Jobs

Create, monitor, and manage batch compute jobs

POST

/{namespace}/jobs

curl --request POST \
  --url /auth/v1/seed/{namespace}/jobs \
  --header 'Authorization: Bearer <token>' \
  --header 'Content-Type: application/json' \
  --data '{"name":"finetune-llama","cloud":"aws","region":"us-east-1","accelerator":"A100:4","command":"accelerate launch train.py --model $MODEL_NAME --epochs 3","env":{"MODEL_NAME":"meta-llama/Llama-3.1-8B"}}'

Jobs are batch workloads that run a command to completion and terminate automatically. Supports spot instances, multi-node, and progress tracking. Read operations use /{'{namespace}'}/jobs, write operations go through /auth/v1/seed/.

List jobs

GET `/{namespace}/jobs`

Retrieve all jobs in a namespace.

Path parameters

namespace

string

required

The namespace (user or organization) to list jobs for.

Query parameters

status

string

Filter by status. One of `queued`, `running`, `succeeded`, `failed`, `cancelled`, `timed_out`.

page

integer

Page number for pagination.

default: 1

per_page

integer

Number of results per page. Maximum `100`.

default: 20

sort

string

Sort field. One of `created_at`, `started_at`, `completed_at`, `name`.

default: created_at

order

string

Sort order.
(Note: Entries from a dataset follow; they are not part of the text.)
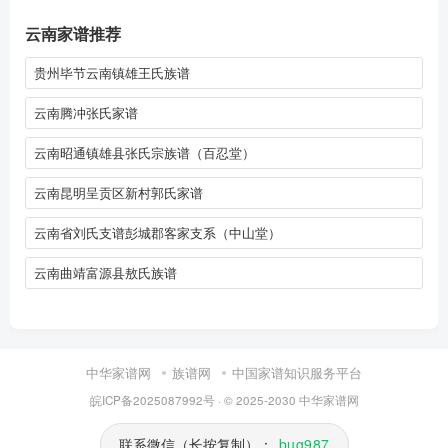
云南家谱推荐
贵州毕节云南镇雄王氏族谱
云南腾冲张氏家谱
云南昭通镇雄县张氏宗族谱（百忍堂）
云南昆明呈贡区新村郭氏家谱
云南省刘氏支谱彭城郡客家支系（中山堂）
云南曲靖富源县敖氏族谱
中华家谱网
族谱网
中国家谱知识服务平台
皖ICP备2025087992号
· © 2025-2030
中华家谱网
联系微信（长按复制）：
bug987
One of `asc`, `desc`.

default: desc

Request

curl "https://outpost.run/acme/jobs?status=running" 
  -H "Authorization: Bearer <access_token>"

curl "https://outpost.run/acme/jobs?status=running" 
  -H "Authorization: Bearer <access_token>"

Response 200

{
  "data": [
    {
      "id": "job_6e5d4c3b2a1f",
      "name": "finetune-llama-3-r1",
      "namespace": "acme",
      "status": "running",
      "gpu": "A100-80GB",
      "gpu_count": 4,
      "region": "us-east-1",
      "progress": "Epoch 2/3 - Step 4200/6300",
      "cost_per_hour": "12.80",
      "runtime_seconds": 14400,
      "created_at": "2026-03-18T10:00:00Z",
      "started_at": "2026-03-18T10:01:15Z",
      "completed_at": null
    }
  ],
  "pagination": {
    "page": 1,
    "per_page": 20,
    "total": 1,
    "total_pages": 1
  }
}

{
  "data": [
    {
      "id": "job_6e5d4c3b2a1f",
      "name": "finetune-llama-3-r1",
      "namespace": "acme",
      "status": "running",
      "gpu": "A100-80GB",
      "gpu_count": 4,
      "region": "us-east-1",
      "progress": "Epoch 2/3 - Step 4200/6300",
      "cost_per_hour": "12.80",
      "runtime_seconds": 14400,
      "created_at": "2026-03-18T10:00:00Z",
      "started_at": "2026-03-18T10:01:15Z",
      "completed_at": null
    }
  ],
  "pagination": {
    "page": 1,
    "per_page": 20,
    "total": 1,
    "total_pages": 1
  }
}

Get a job

GET `/{namespace}/job/{name}`

Retrieve details for a single job, including runtime metrics and artifact information.

Path parameters

namespace

string

required

The namespace (user or organization) the job belongs to.

name

string

required

The job name (e.g., `finetune-llama-3-r1`).

Request

curl https://outpost.run/acme/job/finetune-llama-3-r1 
  -H "Authorization: Bearer <access_token>"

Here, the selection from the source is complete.